In recent times, the fossil fuel industry has used investor-state dispute settlement (ISDS) mechanisms in ECT to argue in favour of securing their investments and profits against climate regulations. ISDS provisions allow foreign investors to bring direct claims against states in international arbitration tribunals, effectively making climate action illegal across countries. More specifically, ISDS provisions of ECT call for “fair and equitable treatment” of investors and “payment of prompt, adequate and effective compensation” in cases where governments take over their assets—clauses that could both deter climate action and make them more expensive.
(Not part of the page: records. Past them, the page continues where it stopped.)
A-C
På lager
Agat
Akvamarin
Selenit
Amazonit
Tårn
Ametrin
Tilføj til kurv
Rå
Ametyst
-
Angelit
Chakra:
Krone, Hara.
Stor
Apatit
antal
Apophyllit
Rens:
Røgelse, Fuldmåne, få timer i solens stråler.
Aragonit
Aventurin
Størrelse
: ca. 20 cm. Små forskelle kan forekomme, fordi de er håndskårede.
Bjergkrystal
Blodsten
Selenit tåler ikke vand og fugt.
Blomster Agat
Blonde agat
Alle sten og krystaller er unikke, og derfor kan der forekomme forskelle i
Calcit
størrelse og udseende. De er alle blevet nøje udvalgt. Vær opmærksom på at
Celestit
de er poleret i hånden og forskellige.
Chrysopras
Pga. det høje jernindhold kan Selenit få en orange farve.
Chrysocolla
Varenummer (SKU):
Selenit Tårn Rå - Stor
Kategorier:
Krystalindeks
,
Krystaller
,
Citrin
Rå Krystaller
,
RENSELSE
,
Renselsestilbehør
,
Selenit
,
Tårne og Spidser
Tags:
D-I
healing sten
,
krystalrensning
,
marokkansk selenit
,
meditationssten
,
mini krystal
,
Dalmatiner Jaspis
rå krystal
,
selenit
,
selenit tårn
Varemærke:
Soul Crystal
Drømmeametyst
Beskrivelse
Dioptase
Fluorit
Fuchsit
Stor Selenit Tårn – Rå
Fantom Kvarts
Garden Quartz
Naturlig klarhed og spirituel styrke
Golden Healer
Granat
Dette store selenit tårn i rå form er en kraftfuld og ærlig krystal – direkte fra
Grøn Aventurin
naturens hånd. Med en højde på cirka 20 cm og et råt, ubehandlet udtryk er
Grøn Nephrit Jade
This is what the modernisation process aims to fix.

According to the European Commission, once the in-principle agreement is ratified and approved, it could facilitate “sustainable investments in the energy sector” by excluding protections for the fossil fuel industry in line with obligations under the Paris Agreement. The text is up for formal adoption at a conference scheduled to be held in November 2022 before which contracting parties have an option to raise objections. 
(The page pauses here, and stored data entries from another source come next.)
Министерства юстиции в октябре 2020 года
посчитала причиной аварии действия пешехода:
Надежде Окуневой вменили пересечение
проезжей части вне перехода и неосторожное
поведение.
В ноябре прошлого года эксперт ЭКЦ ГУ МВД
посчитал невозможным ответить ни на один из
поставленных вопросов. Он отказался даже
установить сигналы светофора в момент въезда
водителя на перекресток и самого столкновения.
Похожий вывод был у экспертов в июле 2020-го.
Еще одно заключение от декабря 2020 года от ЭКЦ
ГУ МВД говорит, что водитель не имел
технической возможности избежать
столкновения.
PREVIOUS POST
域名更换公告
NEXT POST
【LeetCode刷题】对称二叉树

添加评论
Some legal scholars argue that the modernisation process could give procedural teeth to the Paris Agreement. For instance, consider the EU’s proposed text for the draft agreement, which seeks the inclusion of an entire article obligating contracting parties to implement UNFCCC, Paris Agreement, specifically including nationally determined contributions. Additionally, the proposed article speaks of “sustainable development” in the form of promoting trade and investment in clean energy and resource efficiency. This is important given that a common criticism of international law is that it lacks enforcement mechanisms. But in what form this proposal will manifest, if at all, in the final text is up for debate.

Martin Jarrett, a senior research fellow at Max Planck Institute for Comparative Public Law and International Law, who works on investor-state disputes and international investment law, said it’s likely that phrases like “encouraged to comply” will be used in place of proposed text that states contracting parties “shall…” But, Jarrett added, if magic words like “shall” or “must” finally get included in the treaty, they have the potential to be “engines that could drive the Paris Agreement” because parties to the ECT could hold each other legally accountable in case of non-fulfillment of climate obligations. For settlement of disputes, Article 14 of UNFCCC allows for both arbitration and cases to be brought before the International Court of Justice.
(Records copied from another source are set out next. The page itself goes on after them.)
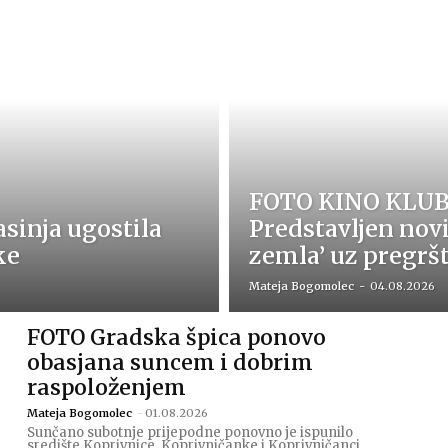
FOTO KINO KLUB
sinja ugostila
Predstavljen nov
ke
zemla’ uz pregršt 
Mateja Bogomolec
-
04.08.2026
FOTO Gradska špica ponovo
obasjana suncem i dobrim
raspoloženjem
Mateja Bogomolec
-
01.08.2026
Sunčano subotnje prijepodne ponovno je ispunilo
središte Koprivnice. Koprivničanke i Koprivničanci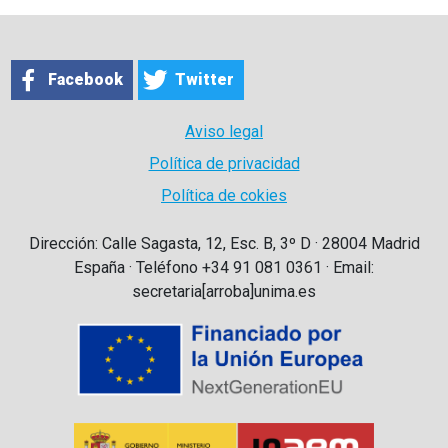
Facebook
Twitter
Aviso legal
Política de privacidad
Política de cokies
Dirección: Calle Sagasta, 12, Esc. B, 3º D · 28004 Madrid
España · Teléfono +34 91 081 0361 · Email:
secretaria[arroba]unima.es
But there is scope for improvement, to say the least.

Devil is in the details

The in-principle agreement allows for fossil fuel phaseouts by removing protections for these investments after 10 years i.e. if the amended ECT comes into force on January 1, 2023. Existing fossil fuel investments would be protected under the treaty only till 2033. The draft also states that new fossil fuel investment, i.e. those made after January 2023 in this case, would be protected only for nine months. These clauses are far more suited for climate action than even exiting the treaty altogether given that it contains a sunset clause of 20 years. 

But concerns of prolonged protection for fossil fuel investment remain.

Terming ISDS provisions “the most problematic part of the treaty,” Lukas Schaugg, a law analyst with International Institute for Sustainable Development (IISD), pointed out that by not reforming the treaty’s ISDS mechanism as a whole, the current draft continues to allow arbitration claims that effectively block state action against climate change. Schaugg is co-author of a August, 2022 IISD report that analyses what is publicly known about the in-principle agreement of the ECT in light of whether it’s a “modest modernisation” or a “massive setback.”

Elaborating on what it means to have no systemic reform of ISDS, Schaugg said that issues like lack of transparency in the arbitration process, controversial methods of loss of profit calculations, which result in unreasonably high damages and conflict of interest where arbitrators doublehat as party representatives or advisors to third-party funders to arbitration processes, will continue to plague the process. 

Experts also caution the exploitative use of ISDS provisions by new technologies like hydrogen and carbon capture and storage. By extending the definition of “Economic Activity in the Energy Sector” in ECT to cover such materials and technologies, parties to the ECT have granted investment protection for ‘climate solutions’ that are as yet unproven at scale. Not to mention the fact that carbon capture and storage has also been used for “enhanced oil recovery,” i.e. to a process wherein the captured CO2 is injected back into oil wells to raise reservoir pressure in order to extract more oil.  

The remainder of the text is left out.